▶ _Dataset extract_
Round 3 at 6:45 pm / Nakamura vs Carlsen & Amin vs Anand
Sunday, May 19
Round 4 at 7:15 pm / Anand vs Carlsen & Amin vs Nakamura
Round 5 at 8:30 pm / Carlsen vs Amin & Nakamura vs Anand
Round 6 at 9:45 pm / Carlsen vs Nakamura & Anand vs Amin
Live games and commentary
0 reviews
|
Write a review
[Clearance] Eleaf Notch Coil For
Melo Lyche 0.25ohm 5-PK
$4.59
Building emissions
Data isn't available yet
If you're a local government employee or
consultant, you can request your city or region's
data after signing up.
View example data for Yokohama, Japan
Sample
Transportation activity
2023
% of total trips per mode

▶ _Task details_
Take the listing from its first line to the line containing "Building emissions". Reproduce those lines exactly and nothing else.

▶ _Response area_
Round 3 at 6:45 pm / Nakamura vs Carlsen & Amin vs Anand
Sunday, May 19
Round 4 at 7:15 pm / Anand vs Carlsen & Amin vs Nakamura
Round 5 at 8:30 pm / Carlsen vs Amin & Nakamura vs Anand
Round 6 at 9:45 pm / Carlsen vs Nakamura & Anand vs Amin
Live games and commentary
0 reviews
|
Write a review
[Clearance] Eleaf Notch Coil For
Melo Lyche 0.25ohm 5-PK
$4.59
Building emissions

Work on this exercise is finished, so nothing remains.